We headed back along the trail we had walked on Monday, up the steep hill to the monastery at Debouche, down through the trees and over the suspension bridge for lunch, where we had stopped earlier in the week. Final push up again through the trees, along the maintained path and into Namche. Walking on that smooth path was such a relief after days of constantly having to watch where you put your feet. Then just the staircase back down into Namche. It was a relief knowing we didn’t have to walk up it again. A quick stop at the tea house was followed by a relaxed afternoon of pizza at the German bakery and Gorkha beer at the pub. We convinced the pub to let us put a signed Red Sock T-shirt on the wall, where we are now all immortalised until the next refurb.
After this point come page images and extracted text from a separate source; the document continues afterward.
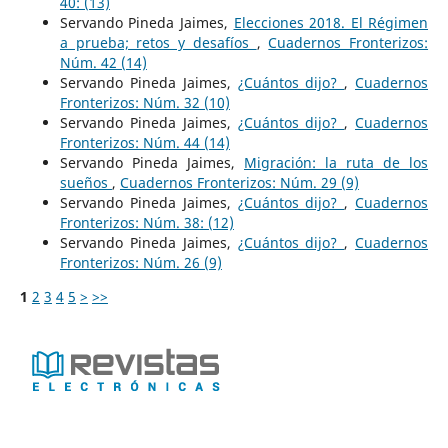
40: (13)
Servando Pineda Jaimes,
Elecciones 2018. El Régimen
a prueba; retos y desafíos
,
Cuadernos Fronterizos:
Núm. 42 (14)
Servando Pineda Jaimes,
¿Cuántos dijo?
,
Cuadernos
Fronterizos: Núm. 32 (10)
Servando Pineda Jaimes,
¿Cuántos dijo?
,
Cuadernos
Fronterizos: Núm. 44 (14)
Servando Pineda Jaimes,
Migración: la ruta de los
sueños
,
Cuadernos Fronterizos: Núm. 29 (9)
Servando Pineda Jaimes,
¿Cuántos dijo?
,
Cuadernos
Fronterizos: Núm. 38: (12)
Servando Pineda Jaimes,
¿Cuántos dijo?
,
Cuadernos
Fronterizos: Núm. 26 (9)
1
2
3
4
5
>
>>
We left the tea house around 7.40am and headed down through the town past the massive water-powered prayer wheels. We all made a quick stop at the waste pick-up point to take an extra kilo or two of waste plastic to Lukla. This was a new initiative, started that day in an effort to get rid of the hundreds of tonnes of waste that have made their way up the mountain over the years. Our group alone carried 320 shredded plastic bottles down that day. Working our way along the trail into the forest and down to the Hillary suspension bridge, we were all recalling how hard the trek had been up the hill on our second day in the mountains. Our guide stopped us and pointed through the trees to Everest – this would be the last time we would see the peak and it was a sad farewell to her. For two weeks now she had cast her defences in our way and, having touched her, we were departing, leaving her to stand guard forever against those that would follow.

Today I was strong, my body having recovered and the acclimatisation it had been through now delivering almost superhuman strength as we descended with our extra stash of red blood cells. For the first time I listened to music and just seemed to get lost in the rhythm and the scenery. I had to keep waiting for the group to catch up as we all made the 15.5-mile final trek to Lukla, where it had all started.

Our last night in Lukla was a strange mix of relief at having finished our trek and sadness at leaving a group of young men that had become our friends in a short space of time. We all had a last meal together and were then introduced to Nepalese dancing. Our room was a highlight of the trip, featuring our first and only en suite. Having a private space – even if the door wouldn’t close because the sink was in the way – was a treat. The shower was cold but better than no shower at all, especially with that long minibus trip to Kathmandu looming.

The flight out from Lukla was just as exciting as the landing, with the 250m landing strip proving as difficult to take off from as it was to land on. It is no small wonder that this is listed as one of the most dangerous airports in the world.

Back in Kathmandu we soon settled back into the rhythm of city life as we all reflected on our epic adventure. There are few experiences in the world that would top this and I would urge anyone considering it to go for it. It’s not easy, but with training and determination it’s achievable. I will never forget Sagarmatha (Mt Everest’s original Nepalese holy name) and I know a small piece of me will be in the mountains for ever.

I would like to thank Skyhook Adventure, my travelling companions, and our guides Lukpa, Saroz and Sondiem, without whom I would not have made it. But most of all I want to thank my daughter, who gave me the strength through her example to achieve something I never thought possible.